Libreville, le 25 juin 2026. Ils sont dix-huit — hommes et femmes — à avoir franchi les portes de l’école inter-États de la CEMAC, le diplôme en poche et l’espoir chevillé au cœur. Pourtant, depuis leur retour au Gabon, ces lauréats s’enlisent dans un no man’s land administratif qui n’en finit plus de s’étirer. Face à l’inertie des institutions, ils multiplient les appels du pied vers les plus hautes sphères de l’État, en tête desquelles le président de la République, Brice Clotaire Oligui Nguema, chef de l’État et du gouvernement.
Ces dix-huit ressortissants gabonais avaient répondu à leurs frais à un concours organisé par l’école inter-États de la CEMAC — structure sous-régionale formant aux métiers de la gestion publique et des administrations financières. Candidats libres, ils s’étaient inscrits de leur propre initiative, sans mandat ni détachement officiel de la part de certaines institutions gabonaises concernées. Une nuance qui, aujourd’hui, se retourne contre eux.
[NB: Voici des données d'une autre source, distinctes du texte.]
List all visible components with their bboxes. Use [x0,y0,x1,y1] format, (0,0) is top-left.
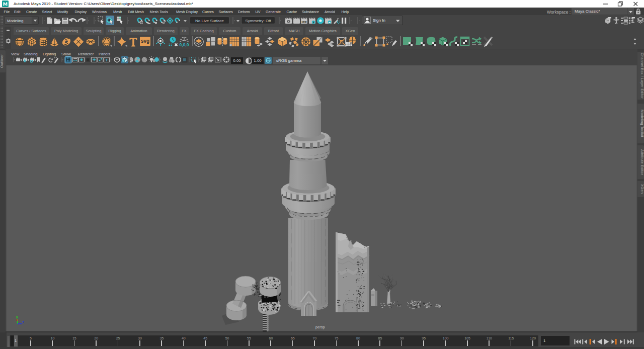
svg-text:RGB: RGB [266,59,271,62]
svg-text:z: z [23,320,25,324]
svg-text:0,0,0: 0,0,0 [180,42,189,47]
svg-text:IPR: IPR [301,21,307,24]
svg-text:T: T [106,58,108,62]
Car c’est précisément cet argument que brandissent certaines institutions pour se défausser de toute responsabilité : n’ayant pas elles-mêmes diligenté ces agents vers l’école sous-régionale, elles estiment n’avoir aucune obligation de les intégrer à l’issue de leur formation. Résultat : des diplômés qualifiés, recrutables, mais auxquels aucune porte ne s’ouvre. Pendant ce temps, leurs homologues des pays voisins ayant suivi le même cursus ont, selon leurs propres témoignages relayés sur les réseaux sociaux — notamment sur Gabon Media Time —, été régulièrement absorbés par leurs administrations nationales respectives.
La situation, dont les prémices remontent à la période 2018-2020 et qui s’est cristallisée depuis 2023, a fini par émerger dans l’espace public. En marge de l’émission commémorant les cent jours du gouvernement, le ministre du Budget et des Finances, Thierry Minko Mi-Ayong, avait été abordé sur ce dossier, visiblement à sa surprise. Il avait alors reconnu l’existence du problème tout en rappelant les contraintes actuelles pesant sur la masse salariale de l’État : « Vous savez qu’aujourd’hui, dans le cadre de la gestion rigoureuse des finances publiques, on organise les départs en stage », avait-il déclaré, esquissant ainsi une réponse de principe sans engager de solution concrète.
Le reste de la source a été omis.